*REQUIREMENT*. Look through the data below for the line with "Africa’s sovereignty" and the line with "attachment. It was", then output those two and all lines in between, exactly as written.

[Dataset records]
·····
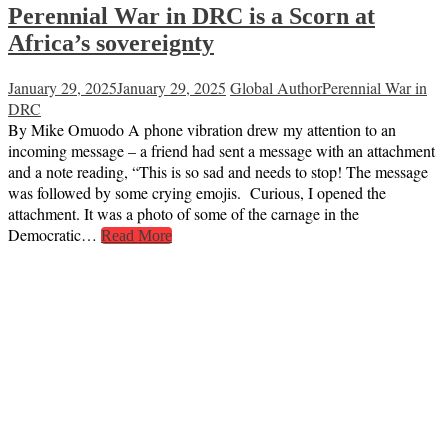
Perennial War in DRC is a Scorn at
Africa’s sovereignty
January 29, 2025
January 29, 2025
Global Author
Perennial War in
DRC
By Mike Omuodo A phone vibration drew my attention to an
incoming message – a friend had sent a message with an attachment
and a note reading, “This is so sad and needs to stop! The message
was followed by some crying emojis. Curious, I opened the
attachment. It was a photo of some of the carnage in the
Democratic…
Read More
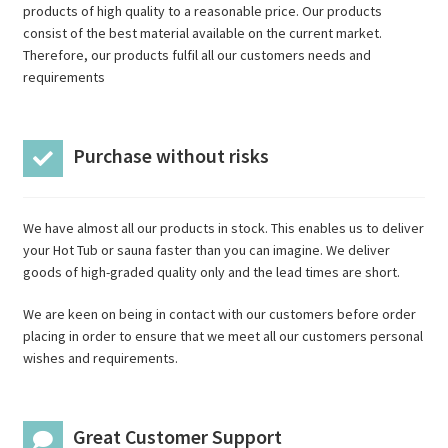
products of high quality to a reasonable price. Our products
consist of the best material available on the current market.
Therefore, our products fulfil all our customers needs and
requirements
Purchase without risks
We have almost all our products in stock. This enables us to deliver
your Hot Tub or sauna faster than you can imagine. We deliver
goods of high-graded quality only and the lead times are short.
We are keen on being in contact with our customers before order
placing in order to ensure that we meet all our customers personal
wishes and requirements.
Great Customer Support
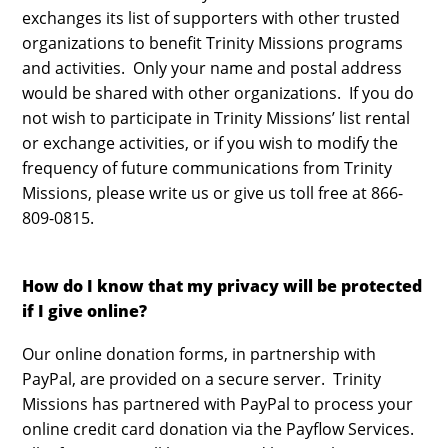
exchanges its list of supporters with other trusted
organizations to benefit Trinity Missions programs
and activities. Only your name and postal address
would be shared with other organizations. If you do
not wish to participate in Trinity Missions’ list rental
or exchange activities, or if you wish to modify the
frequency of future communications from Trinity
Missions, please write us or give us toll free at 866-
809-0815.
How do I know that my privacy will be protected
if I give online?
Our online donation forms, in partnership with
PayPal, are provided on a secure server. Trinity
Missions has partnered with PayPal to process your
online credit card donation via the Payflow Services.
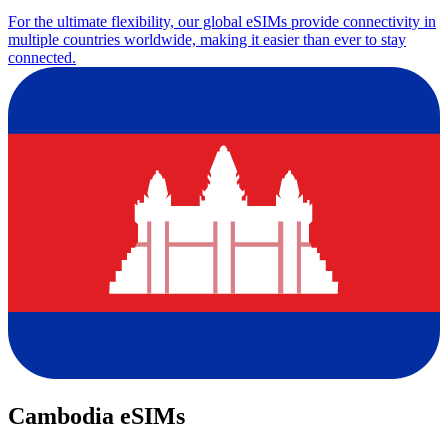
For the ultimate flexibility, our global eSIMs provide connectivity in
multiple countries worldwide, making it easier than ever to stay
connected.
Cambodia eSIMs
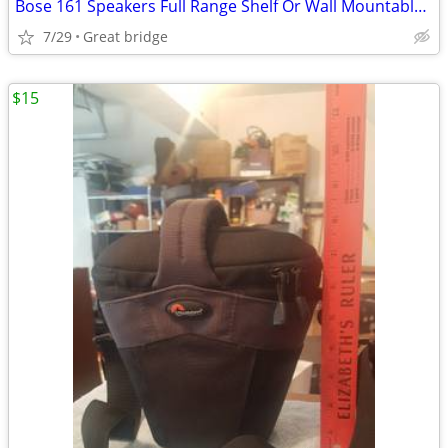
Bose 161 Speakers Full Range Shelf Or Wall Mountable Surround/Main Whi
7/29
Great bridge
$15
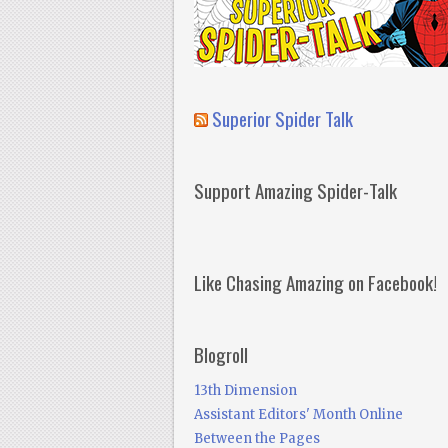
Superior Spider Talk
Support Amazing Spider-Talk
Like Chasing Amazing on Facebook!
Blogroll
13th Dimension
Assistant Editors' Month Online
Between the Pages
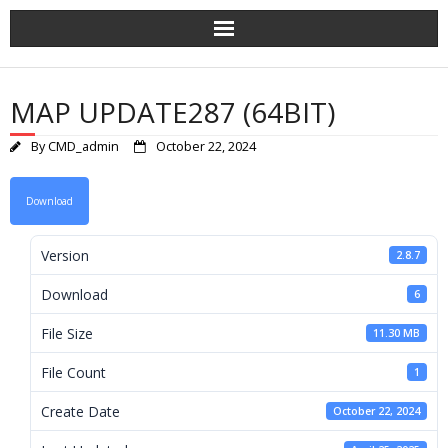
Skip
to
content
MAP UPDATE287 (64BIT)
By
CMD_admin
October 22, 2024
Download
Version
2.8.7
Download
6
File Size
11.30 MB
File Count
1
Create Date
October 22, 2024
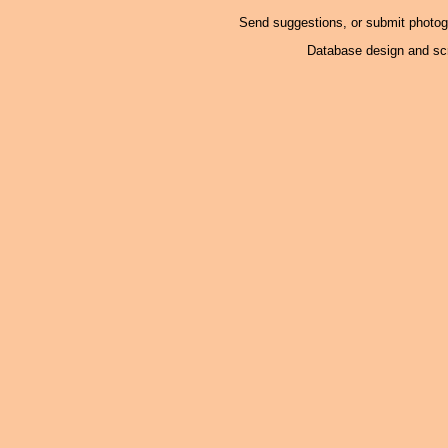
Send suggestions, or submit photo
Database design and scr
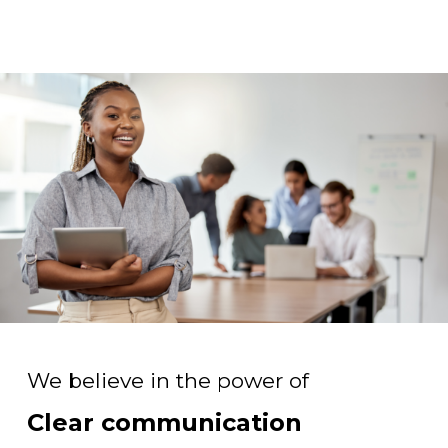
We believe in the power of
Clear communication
·····
*ANSWER BOX*.
Africa’s sovereignty
January 29, 2025
January 29, 2025
Global Author
Perennial War in
DRC
By Mike Omuodo A phone vibration drew my attention to an
incoming message – a friend had sent a message with an attachment
and a note reading, “This is so sad and needs to stop! The message
was followed by some crying emojis. Curious, I opened the
attachment. It was a photo of some of the carnage in the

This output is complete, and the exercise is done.